• _Requirement_: Among the entries below, how many lines include "Funny"? Give the number alone.

• _Provided records_:
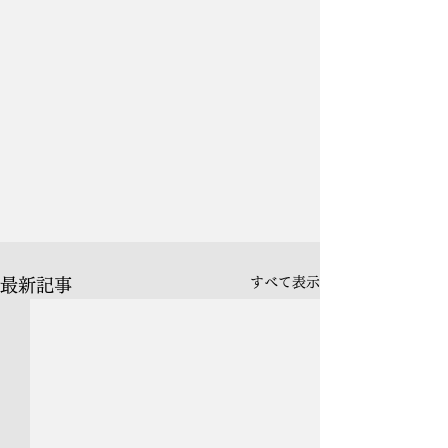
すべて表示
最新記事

* * *

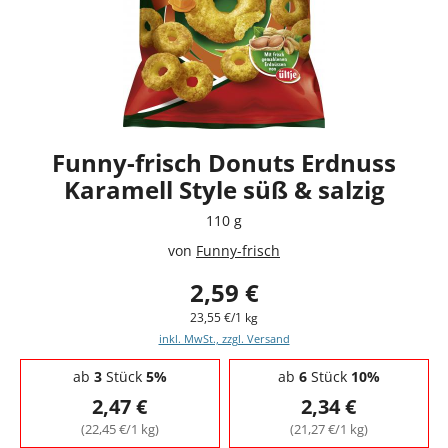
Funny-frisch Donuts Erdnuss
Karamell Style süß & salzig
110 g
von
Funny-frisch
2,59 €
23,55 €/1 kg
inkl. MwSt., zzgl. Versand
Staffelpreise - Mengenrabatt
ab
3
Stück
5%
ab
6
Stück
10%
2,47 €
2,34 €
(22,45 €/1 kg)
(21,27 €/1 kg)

* * *

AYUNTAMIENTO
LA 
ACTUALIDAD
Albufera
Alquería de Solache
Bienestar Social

• _Task result_: 2